*Daikon Radish- Cut the top off the Daikon to help keep moisture in the roots, store the Daikon in a closed container in the fridge and they should last for up to two weeks if not more. A wet paper towel can also be placed in the container to help maintain humidity and keep the roots from wilting.

*Mandarins- They will keep a day or two at room temperature and up to a week in the crisper drawer of the refrigerator.

* Chives- Wrap in a damp paper towel and store in a plastic bag in the fridge. Keeps about 1 week.

*Mizuna- Mizuna will keep in the refrigerator for up to 5 days. Rinse and dry the leaves before refrigerating. Wrap them in a paper towel and store them in a plastic bag.

*Kale- Refrigerate in a plastic bag, do not wash until ready to use. May keep for up to a week.

*Spinach - To store Spinach, keep in the bag, unwashed, in the crisper. Take out what you plan on using and wash as you go. Will last 3-5 days.

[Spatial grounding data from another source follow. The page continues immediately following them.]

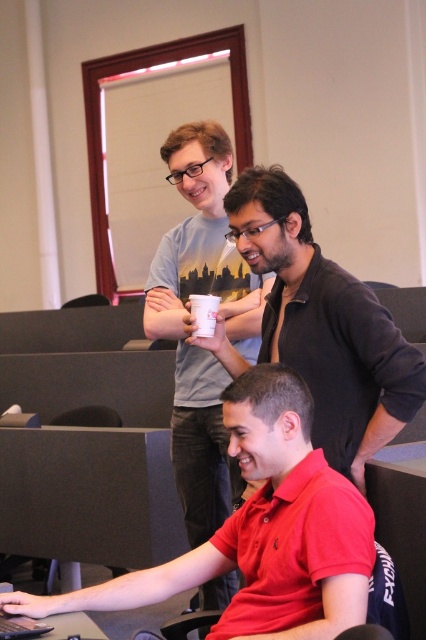 Question: Does red matte shirt at center have a larger size compared to black matte laptop at lower left?

Choices:
 (A) no
 (B) yes

Answer: (B)

Question: Which is nearer to the red matte shirt at center?

Choices:
 (A) matte black shirt at upper center
 (B) white paper cup at upper center
 (C) light gray t-shirt at center

Answer: (A)

Question: Which is farther from the matte black shirt at upper center?

Choices:
 (A) light gray t-shirt at center
 (B) red matte shirt at center
 (C) black matte laptop at lower left
 (D) white paper cup at upper center

Answer: (C)

Question: Which object is the closest to the white paper cup at upper center?

Choices:
 (A) matte black shirt at upper center
 (B) black matte laptop at lower left
 (C) light gray t-shirt at center
 (D) red matte shirt at center

Answer: (A)

Question: Is matte black shirt at upper center bigger than light gray t-shirt at center?

Choices:
 (A) yes
 (B) no

Answer: (B)

Question: Is red matte shirt at center further to camera compared to white paper cup at upper center?

Choices:
 (A) no
 (B) yes

Answer: (A) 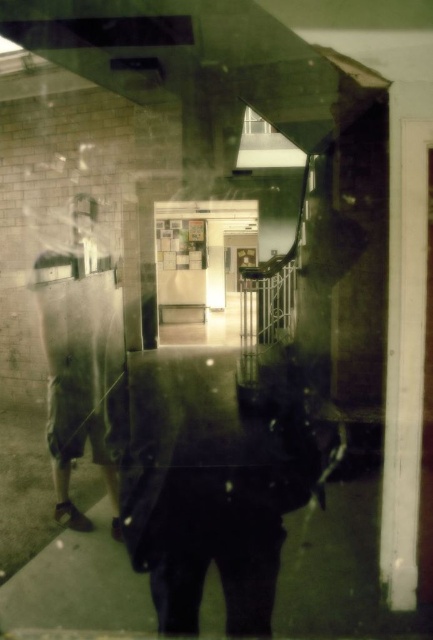 Is dark fabric jacket at center below matte khaki shorts at left?

Yes.

Is the position of dark fabric jacket at center less distant than that of matte khaki shorts at left?

Yes.

Is point (187, 632) closer to viewer compared to point (45, 348)?

Yes, it is.

Image resolution: width=433 pixels, height=640 pixels. What are the coordinates of `dark fabric jacket at center` in the screenshot? It's located at (213, 483). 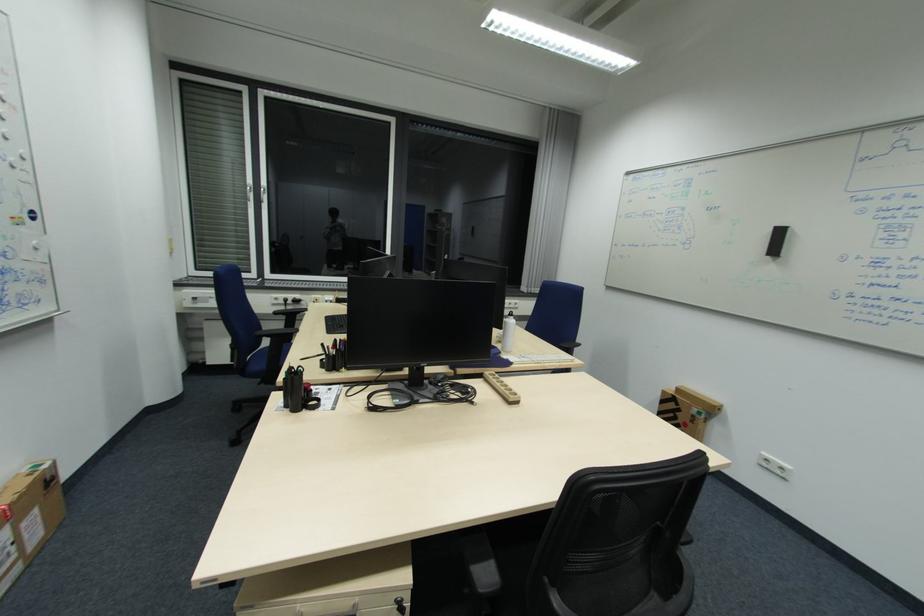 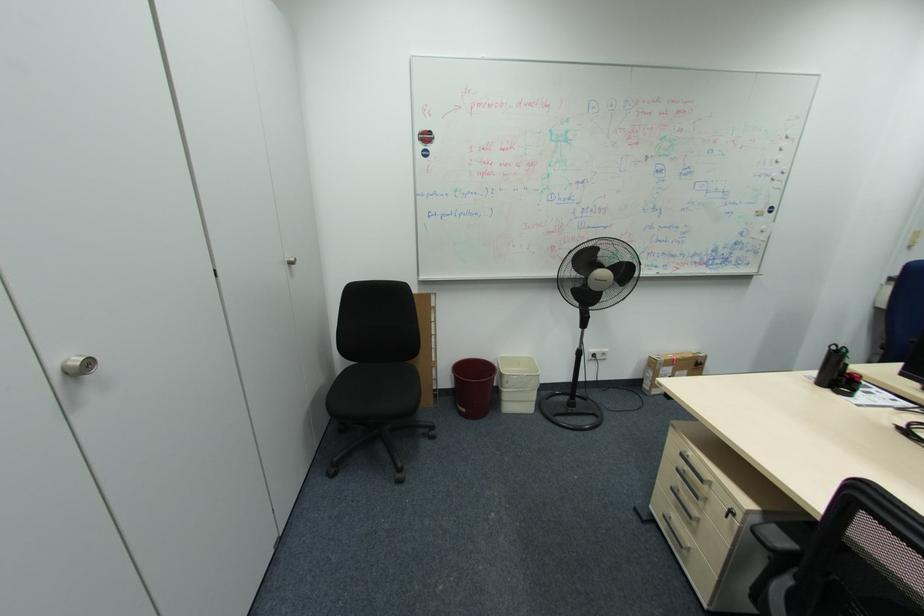 Based on the continuous images, in which direction is the camera rotating?

The rotation direction of the camera is left-down.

*Green Garlic- Will keep 5-7 days in the refrigerator. Wrap the green garlic in a damp paper towel and place it in a plastic bag; or stick the green garlic in a tall glass with some water in the bottom. 

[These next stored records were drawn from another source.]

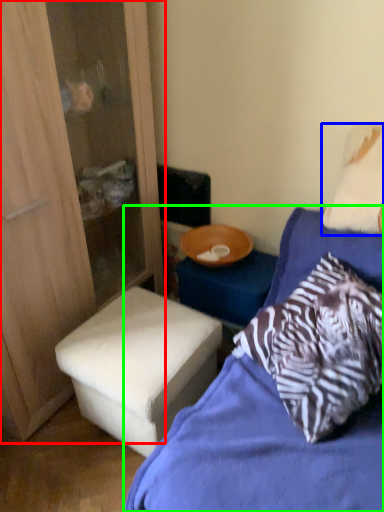 Question: Which object is positioned closest to dresser (highlighted by a red box)? Select from pillow (highlighted by a blue box) and bed (highlighted by a green box).

Choices:
 (A) pillow
 (B) bed

Answer: (B) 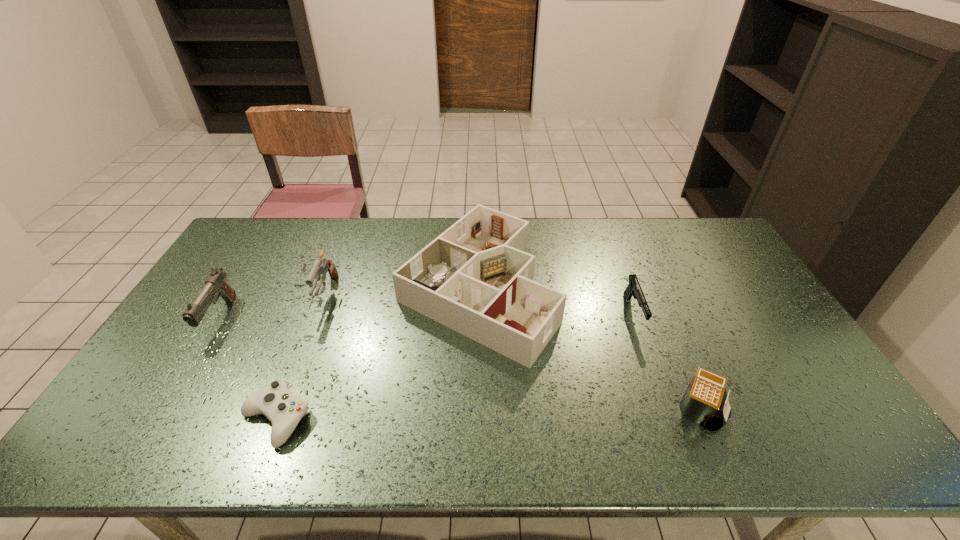 Find the location of `the second gun from left to right`. the second gun from left to right is located at coordinates (320, 266).

The height and width of the screenshot is (540, 960). I want to click on the leftmost object, so click(216, 285).

In order to click on the fourth object from left to right in this screenshot , I will do `click(475, 278)`.

Find the location of a particular element. the rightmost gun is located at coordinates (634, 289).

At what (x,y) coordinates should I click in order to perform the action: click on the second object from right to left. Please return your answer as a coordinate pair (x, y). Looking at the image, I should click on (634, 289).

Where is `the rightmost object`? The height and width of the screenshot is (540, 960). the rightmost object is located at coordinates (703, 402).

Find the location of a particular element. This screenshot has width=960, height=540. control is located at coordinates (275, 401).

Locate an element on the screen. The image size is (960, 540). free space located 0.220m at the barrel end of the second gun from right to left is located at coordinates (291, 375).

Where is `free location located 0.170m in the direction the leftmost gun is aimed`? This screenshot has width=960, height=540. free location located 0.170m in the direction the leftmost gun is aimed is located at coordinates (172, 398).

Find the location of a particular element. This screenshot has height=540, width=960. vacant space situated on the right of the dollhouse is located at coordinates (630, 287). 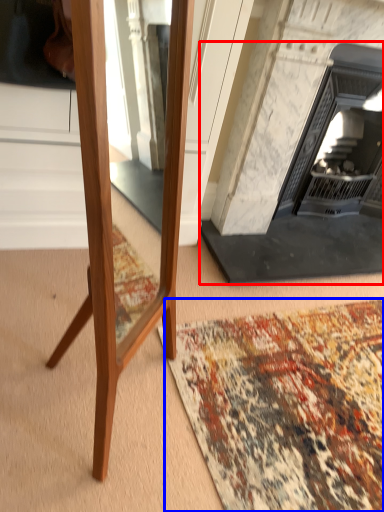 Question: Which of the following is the farthest to the observer, fireplace (highlighted by a red box) or mat (highlighted by a blue box)?

Choices:
 (A) fireplace
 (B) mat

Answer: (A) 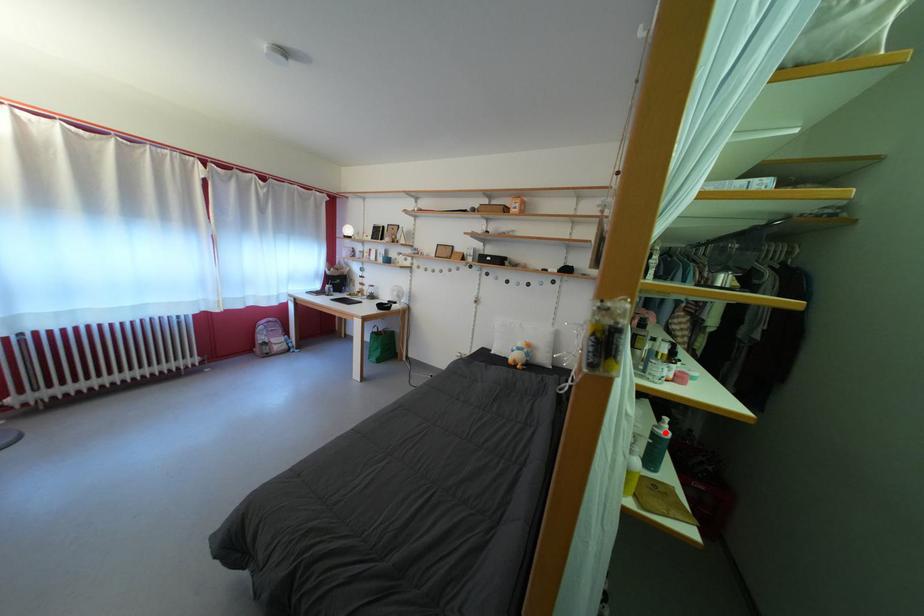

Lettuce- Keep damp in an airtight container in the fridge. Keeps for one week.


Broccoli- Place in a breathable container or wrap in a damp towel before placing in the fridge. Lasts 1-2 weeks. 

Chard- Remove any bands, twist ties, etc. Most greens must be kept in an air‐tight container with a damp cloth to keep them from drying out. Kale, collard greens, and chard do well in a cup of water on the counter or fridge. Keeps 2-3 days.


Arugula- Wash and dry well. Wrap with a damp paper towel and store in a glass container in the fridge. Lasts up to 5 days.